PayPal reported second quarter earnings and revenue Wednesday after the bell.
The San Jose, Calif.-based payments company delivered a net income of $411 million, or 34 cents per share.
Non-GAAP earnings were 46 cents per share on revenue of $3.14 billion, up 18 percent year-over-year. Wall Street was looking for earnings of 43 cents per share on revenue of $3.09 billion.
Elsewhere on the balance sheet, the company says it grew its active account base by 6.5 million during Q2, ending with 210 million active customer accounts. On the merchant side, PayPal ended the quarter with 17 million active merchant accounts.
PayPal's One Touch product finished the quarter with more than 60 million consumer accounts opted in. The company's social payments platform Venmo processed $8 billion of TPV, up 103 percent over the same period last year.

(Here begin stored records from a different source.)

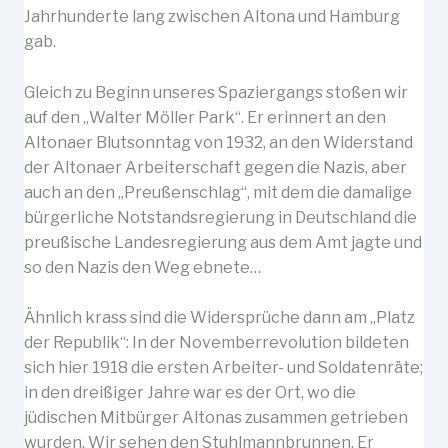
Jahrhunderte lang zwischen Altona und Hamburg
gab.
Gleich zu Beginn unseres Spaziergangs stoßen wir
auf den „Walter Möller Park“. Er erinnert an den
Altonaer Blutsonntag von 1932, an den Widerstand
der Altonaer Arbeiterschaft gegen die Nazis, aber
auch an den „Preußenschlag“, mit dem die damalige
bürgerliche Notstandsregierung in Deutschland die
preußische Landesregierung aus dem Amt jagte und
so den Nazis den Weg ebnete…
Ähnlich krass sind die Widersprüche dann am „Platz
der Republik“: In der Novemberrevolution bildeten
sich hier 1918 die ersten Arbeiter- und Soldatenräte;
in den dreißiger Jahre war es der Ort, wo die
jüdischen Mitbürger Altonas zusammen getrieben
wurden. Wir sehen den Stuhlmannbrunnen. Er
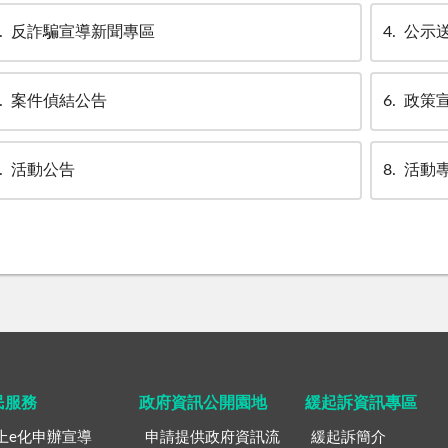
反詐騙宣導新聞專區
4
公示
案件偵結公告
6
政策
活動公告
8
活動
民服務
政府資訊公開園地
緩起訴資訊專區
上e化申辦宣導
申請提供政府資訊流
緩起訴簡介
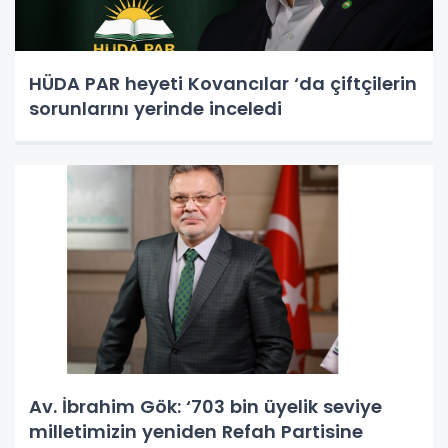
HÜDA PAR heyeti Kovancılar ‘da çiftçilerin
sorunlarını yerinde inceledi
Av. İbrahim Gök: ‘703 bin üyelik seviye
milletimizin yeniden Refah Partisine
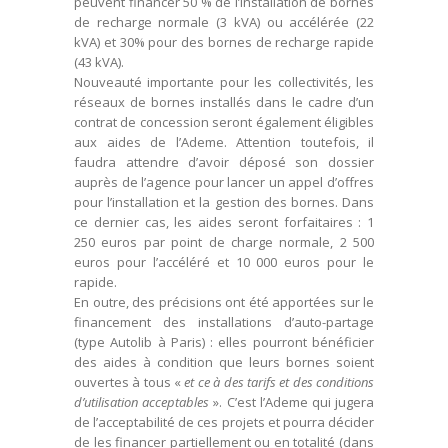
peuvent financer 50 % de l’installation de bornes
de recharge normale (3 kVA) ou accélérée (22
kVA) et 30% pour des bornes de recharge rapide
(43 kVA).
Nouveauté importante pour les collectivités, les
réseaux de bornes installés dans le cadre d’un
contrat de concession seront également éligibles
aux aides de l’Ademe. Attention toutefois, il
faudra attendre d’avoir déposé son dossier
auprès de l’agence pour lancer un appel d’offres
pour l’installation et la gestion des bornes. Dans
ce dernier cas, les aides seront forfaitaires : 1
250 euros par point de charge normale, 2 500
euros pour l’accéléré et 10 000 euros pour le
rapide.
En outre, des précisions ont été apportées sur le
financement des installations d’auto-partage
(type Autolib à Paris) : elles pourront bénéficier
des aides à condition que leurs bornes soient
ouvertes à tous «
et ce à des tarifs et des conditions
d’utilisation acceptables
». C’est l’Ademe qui jugera
de l’acceptabilité de ces projets et pourra décider
de les financer partiellement ou en totalité (dans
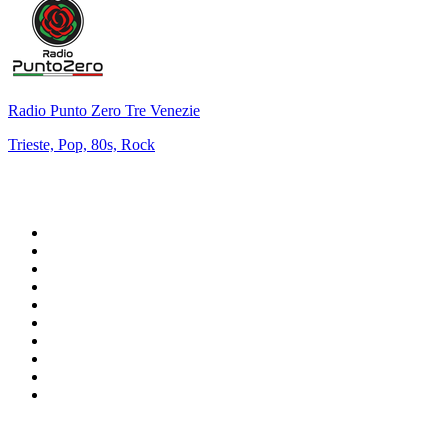
Radio Punto Zero Tre Venezie
Trieste, Pop, 80s, Rock
Bäst på
radio.se
1
.
RIX FM
2
.
106.7 Rockklassiker
3
.
Bandit Rock Stockholm 106.3
4
.
Radio Heimatmelodie
5
.
Radio Trelleborg 92.8 FM
6
.
MSNBC
7
.
Lugna Favoriter
8
.
Mix Megapol
9
.
Country 108
10
.
RADIO BOB! BOBs Metal
Topp 100 podcasts i
Sverige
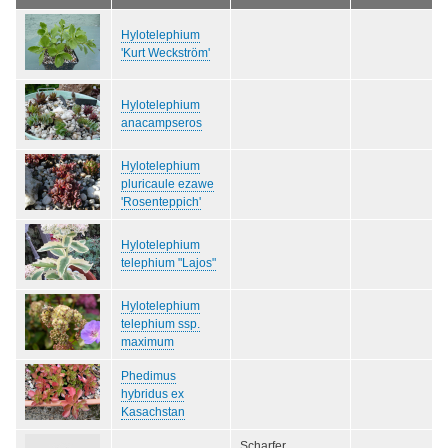
Hylotelephium
'Kurt Weckström'
Hylotelephium
anacampseros
Hylotelephium
pluricaule ezawe
'Rosenteppich'
Hylotelephium
telephium "Lajos"
Hylotelephium
telephium ssp.
maximum
Phedimus
hybridus ex
Kasachstan
Scharfer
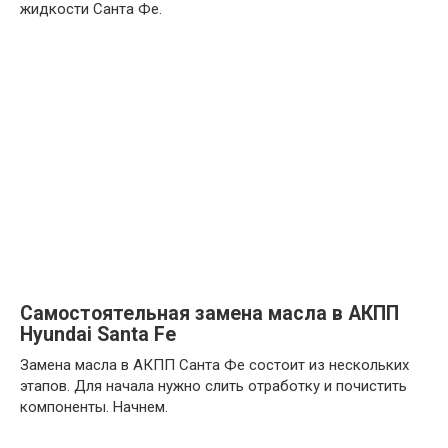
жидкости Санта Фе.
Самостоятельная замена масла в АКПП
Hyundai Santa Fe
Замена масла в АКПП Санта Фе состоит из нескольких
этапов. Для начала нужно слить отработку и почистить
компоненты. Начнем.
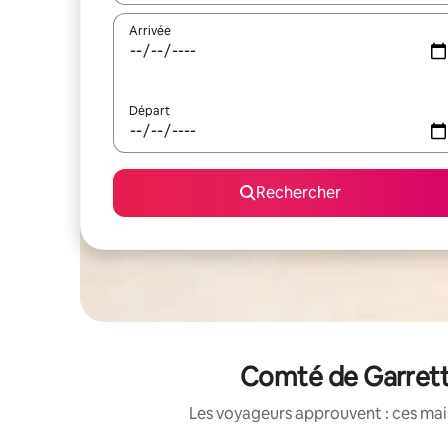
Arrivée
Départ
Rechercher
Comté de Garrett 
Les voyageurs approuvent : ces mais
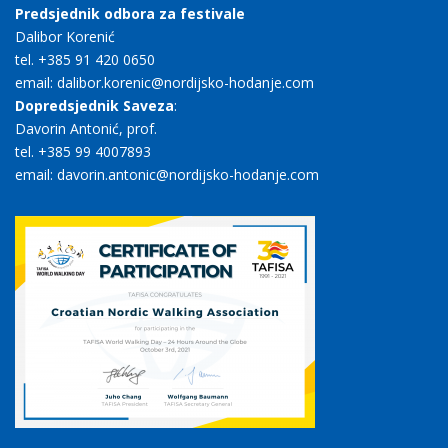
Predsjednik odbora za festivale
Dalibor Korenić
tel. +385 91 420 0650
email: dalibor.korenic@nordijsko-hodanje.com
Dopredsjednik Saveza
:
Davorin Antonić, prof.
tel. +385 99 4007893
email: davorin.antonic@nordijsko-hodanje.com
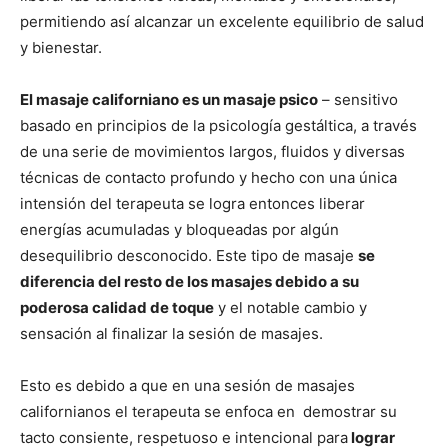
permitiendo así alcanzar un excelente equilibrio de salud
y bienestar.
El masaje californiano es un masaje psico
– sensitivo
basado en principios de la psicología gestáltica, a través
de una serie de movimientos largos, fluidos y diversas
técnicas de contacto profundo y hecho con una única
intensión del terapeuta se logra entonces liberar
energías acumuladas y bloqueadas por algún
desequilibrio desconocido. Este tipo de masaje
se
diferencia del resto de los masajes debido a su
poderosa calidad de toque
y el notable cambio y
sensación al finalizar la sesión de masajes.
Esto es debido a que en una sesión de masajes
californianos el terapeuta se enfoca en demostrar su
tacto consiente, respetuoso e intencional para
lograr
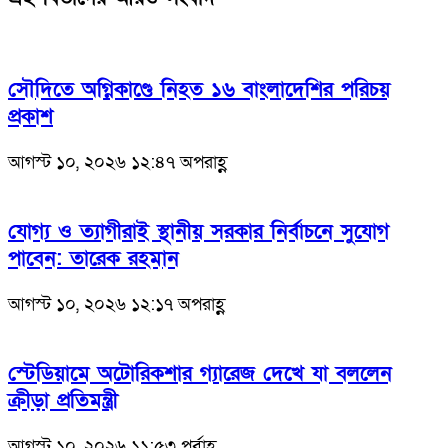
সৌদিতে অগ্নিকাণ্ডে নিহত ১৬ বাংলাদেশির পরিচয়
প্রকাশ
আগস্ট ১০, ২০২৬ ১২:৪৭ অপরাহ্ণ
যোগ্য ও ত্যাগীরাই স্থানীয় সরকার নির্বাচনে সুযোগ
পাবেন: তারেক রহমান
আগস্ট ১০, ২০২৬ ১২:১৭ অপরাহ্ণ
স্টেডিয়ামে অটোরিকশার গ্যারেজ দেখে যা বললেন
ক্রীড়া প্রতিমন্ত্রী
আগস্ট ১০, ২০২৬ ১১:৫৩ পূর্বাহ্ণ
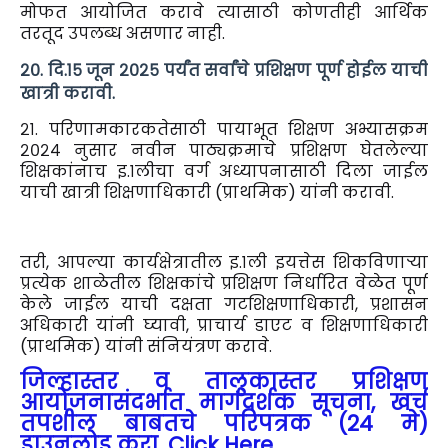
मोफत आयोजित
करावे त्यासाठी कोणतीही आर्थिक
तरतूद उपलब्ध असणार नाही.
२०. दि.१५ जून २०२५ पर्यंत सर्वांचे प्रशिक्षण पूर्ण होईल याची
खात्री करावी.
२१. परिणामकारकतेसाठी पायाभूत शिक्षण अभ्यासक्रम
२०२४ नुसार नवीन पाठ्यक्रमाचे प्रशिक्षण घेतलेल्या
शिक्षकांनाच इ.१लीचा वर्ग अध्यापनासाठी दिला जाईल
याची खात्री शिक्षणाधिकारी (प्राथमिक) यांनी करावी.
तरी, आपल्या कार्यक्षेत्रातील इ.१ली इयत्तेस शिकविणाऱ्या
प्रत्येक शाळेतील शिक्षकांचे प्रशिक्षण निर्धारित वेळेत पूर्ण
केले जाईल याची दक्षता गटशिक्षणाधिकारी, प्रशासन
अधिकारी यांनी घ्यावी, प्राचार्य डाएट व शिक्षणाधिकारी
(प्राथमिक) यांनी संनियंत्रण करावे.
जिल्हास्तर व तालुकास्तर प्रशिक्षण
आयोजनासंदर्भात मार्गदर्शक सूचना, खर्च
तपशील बाबतचे परिपत्रक (24 मे)
डाउनलोड करा. Click Here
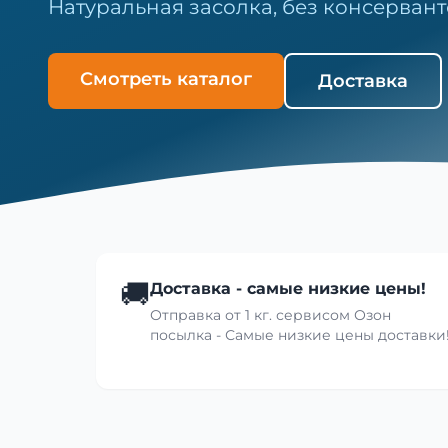
Натуральная засолка, без консервант
Смотреть каталог
Доставка
🚚
Доставка - самые низкие цены!
Отправка от 1 кг. сервисом Озон
посылка - Самые низкие цены доставки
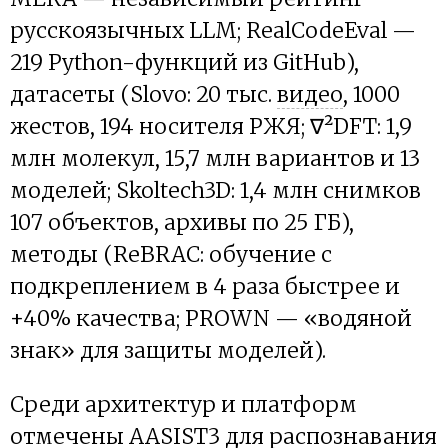
русскоязычных LLM; RealCodeEval —
219 Python-функций из GitHub),
датасеты (Slovo: 20 тыс.
видео
, 1000
жестов, 194 носителя РЖЯ; ∇²DFT: 1,9
млн молекул, 15,7 млн вариантов и 13
моделей; Skoltech3D: 1,4 млн снимков
107 объектов, архивы по 25 ГБ),
методы (ReBRAC: обучение с
подкреплением в 4 раза быстрее и
+40% качества; PROWN — «водяной
знак» для защиты моделей).
Среди архитектур и платформ
отмечены AASIST3 для распознавания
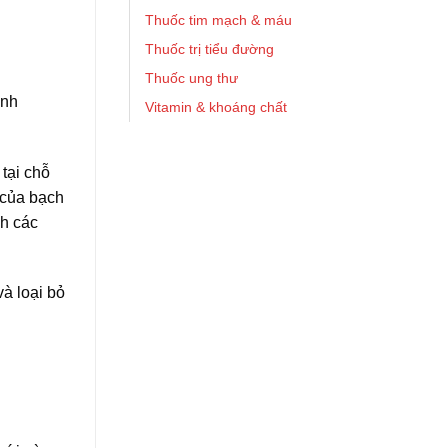
Thuốc tim mạch & máu
Thuốc trị tiểu đường
Thuốc ung thư
ệnh
Vitamin & khoáng chất
 tại chỗ
 của bạch
nh các
và loại bỏ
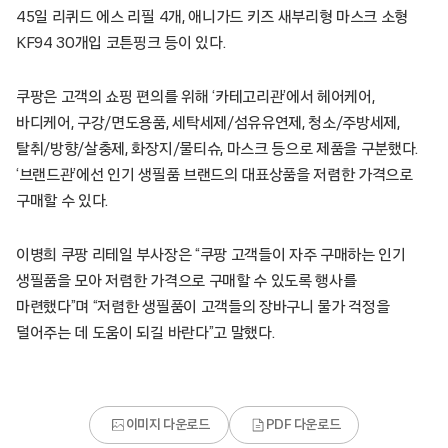
45일 리퀴드 에스 리필 4개, 애니가드 키즈 새부리형 마스크 소형
KF94 30개입 코튼핑크 등이 있다.
쿠팡은 고객의 쇼핑 편의를 위해 ‘카테고리관’에서 헤어케어,
바디케어, 구강/면도용품, 세탁세제/섬유유연제, 청소/주방세제,
탈취/방향/살충제, 화장지/물티슈, 마스크 등으로 제품을 구분했다.
‘브랜드관’에선 인기 생필품 브랜드의 대표상품을 저렴한 가격으로
구매할 수 있다.
이병희 쿠팡 리테일 부사장은 “쿠팡 고객들이 자주 구매하는 인기
생필품을 모아 저렴한 가격으로 구매할 수 있도록 행사를
마련했다”며 “저렴한 생필품이 고객들의 장바구니 물가 걱정을
덜어주는 데 도움이 되길 바란다”고 말했다.
이미지 다운로드
PDF 다운로드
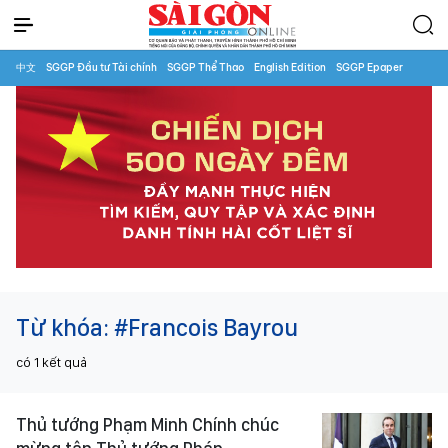
中文
SGGP Đầu tư Tài chính
SGGP Thể Thao
English Edition
SGGP Epaper
Từ khóa:
#Francois Bayrou
có
1
kết quả
Thủ tướng Phạm Minh Chính chúc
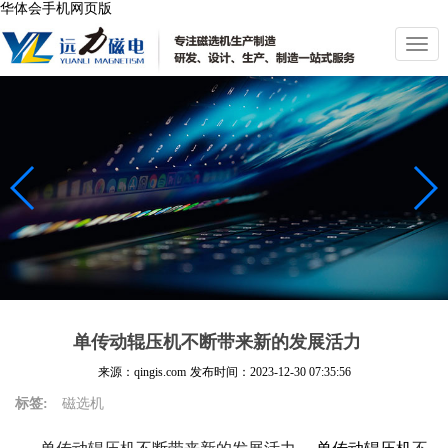
华体会手机网页版
切
换
导
航
单传动辊压机不断带来新的发展活力
来源：qingis.com
发布时间：
2023-12-30 07:35:56
标签:
磁选机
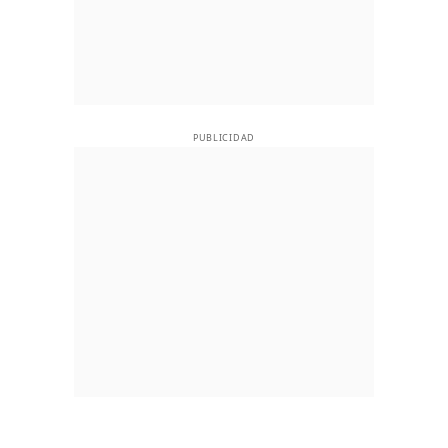
PUBLICIDAD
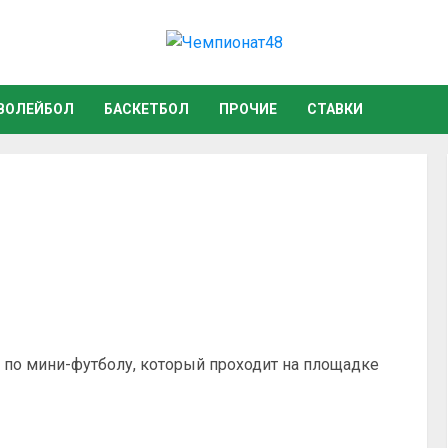
ВОЛЕЙБОЛ
БАСКЕТБОЛ
ПРОЧИЕ
СТАВКИ
по мини-футболу, который проходит на площадке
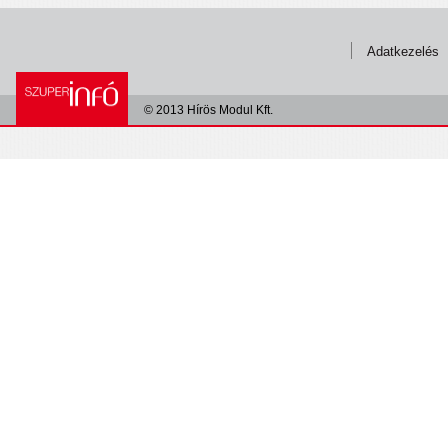
Adatkezelés
© 2013 Hírös Modul Kft.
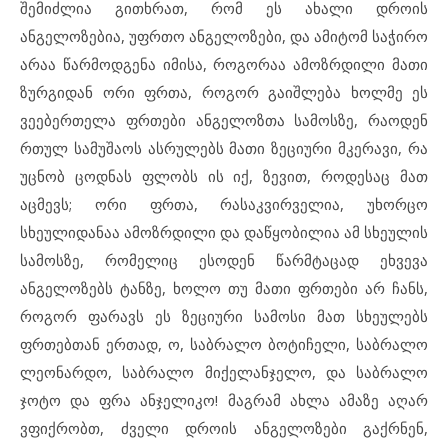
შემიძლია გითხრათ, რომ ეს ახალი დროის
ანგელოზებია, უფრთო ანგელოზები, და ამიტომ საჭირო
არაა წარმოდგენა იმისა, როგორაა ამოზრდილი მათი
ზურგიდან ორი ფრთა, როგორ გაიშლება ხოლმე ეს
ვეებერთელა ფრთები ანგელოზთა სამოსზე, რაოდენ
რთულ სამუშაოს ასრულებს მათი ზეციური მკერავი, რა
უცნობ ცოდნას ფლობს ის იქ, ზევით, როდესაც მათ
აცმევს; ორი ფრთა, რასაკვირველია, უხორცო
სხეულიდანაა ამოზრდილი და დაწყობილია ამ სხეულის
სამოსზე, რომელიც ესოდენ წარმტაცად ეხვევა
ანგელოზებს ტანზე, ხოლო თუ მათი ფრთები არ ჩანს,
როგორ ფარავს ეს ზეციური სამოსი მათ სხეულებს
ფრთებთან ერთად, ო, საბრალო ბოტიჩელი, საბრალო
ლეონარდო, საბრალო მიქელანჯელო, და საბრალო
ჯოტო და ფრა ანჯელიკო! მაგრამ ახლა ამაზე აღარ
ვფიქრობთ, ძველი დროის ანგელოზები გაქრნენ,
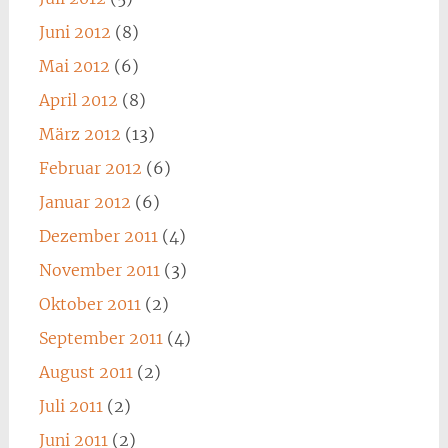
Juni 2012
(8)
Mai 2012
(6)
April 2012
(8)
März 2012
(13)
Februar 2012
(6)
Januar 2012
(6)
Dezember 2011
(4)
November 2011
(3)
Oktober 2011
(2)
September 2011
(4)
August 2011
(2)
Juli 2011
(2)
Juni 2011
(2)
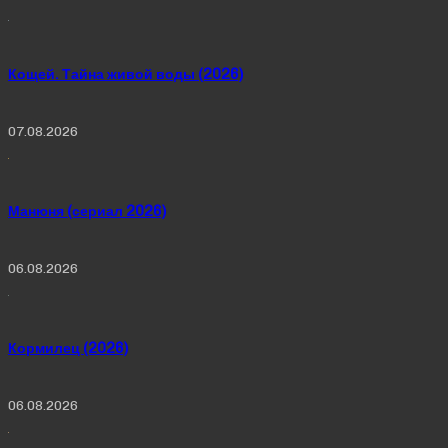
Кощей. Тайна живой воды (2026)
07.08.2026
Манюня (сериал 2026)
06.08.2026
Кормилец (2026)
06.08.2026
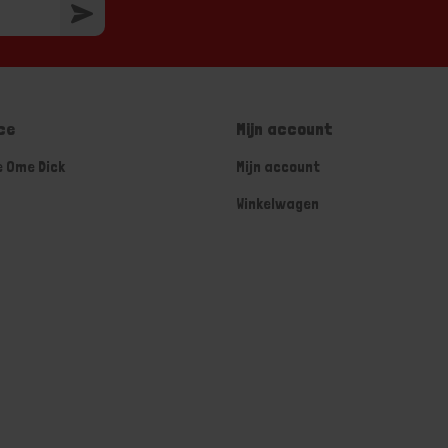
ce
Mijn account
e Ome Dick
Mijn account
Winkelwagen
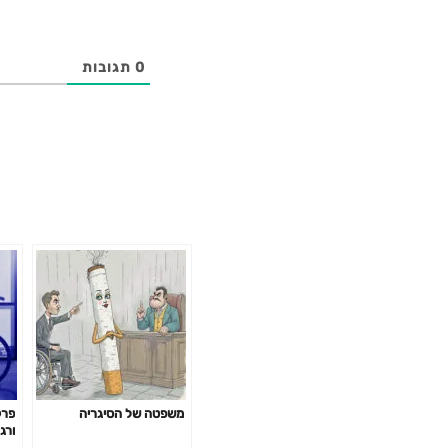
0
תגובות
משפטה של הסיגריה
ורג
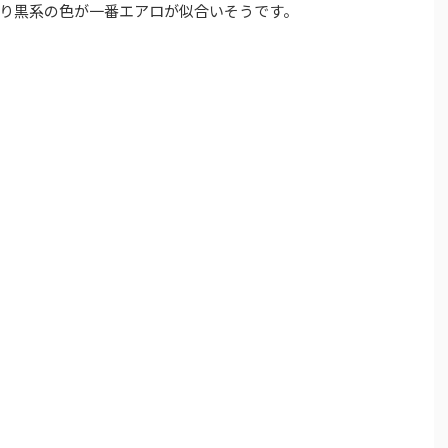
り黒系の色が一番エアロが似合いそうです。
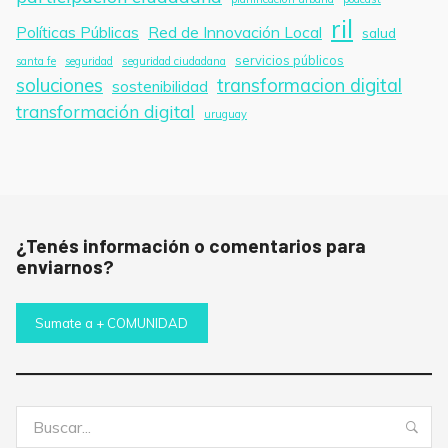
ril
Políticas Públicas
Red de Innovación Local
salud
servicios públicos
santa fe
seguridad
seguridad ciudadana
soluciones
transformacion digital
sostenibilidad
transformación digital
uruguay
¿Tenés información o comentarios para
enviarnos?
Sumate a + COMUNIDAD
Buscar:
Bus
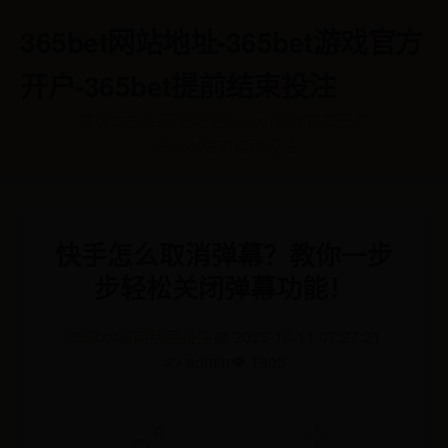
365bet网站地址-365bet游戏官方
开户-365bet提前结束投注
首页
365bet网站地址
365bet游戏官方开户
365bet提前结束投注
快手怎么取消弹幕？教你一步
步轻松关闭弹幕功能！
365bet提前结束投注
📅 2025-10-11 07:27:21
✍️ admin
👁️ 1905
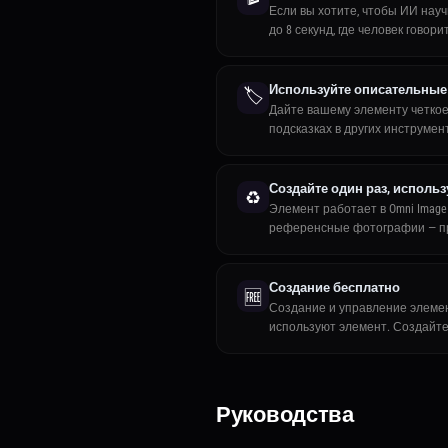
Если вы хотите, чтобы ИИ науч
до 8 секунд, где человек говор
Используйте описательные
🏷️
Дайте вашему элементу четкое,
подсказках в других инструме
Создайте один раз, исполь
♻️
Элемент работает в Omni Image 
референсные фотографии — прос
Создание бесплатно
🆓
Создание и управление элемент
используют элемент. Создайте
Руководства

PayPal says it processed $106 billion in total payment volume during the quarter. Breaking the numbers down further, PayPal says it processed 1.8 billion payment transactions, which is equal to roughly 32 payment transactions for each active account.
PayPal announced today a deal with Bank of America that makes it easier to add BofA-issued cards to PayPal accounts. PayPal has similar partnerships with Discover, Visa and MasterCard, as well as deals with Citi, and FIS. The company also announced a partnership with Baidu that will allow Chinese consumers to pay with Baidu Wallet where PayPal is accepted.
"Our strong results reflect PayPal's transformation from a single product to a platform company, from a vendor to a strategic partner to both merchants and ecosystem players, and from a checkout option to an increasingly more central way for consumers to manage and move their money," said PayPal CEO Dan Schulman.
PayPal raised its earnings guidance for the fiscal year and now expects earnings between $1.80 and $1.84 per share, with revenue around $12.8 billion.
For the current quarter, PayPal expects non-GAAP EPS of 42 cents and 44 cents, with revenue in the range of $3.14 to $3.19 billion. Wall Street wants to see an EPS of at least 42 cents on revenue of $3.13 billion.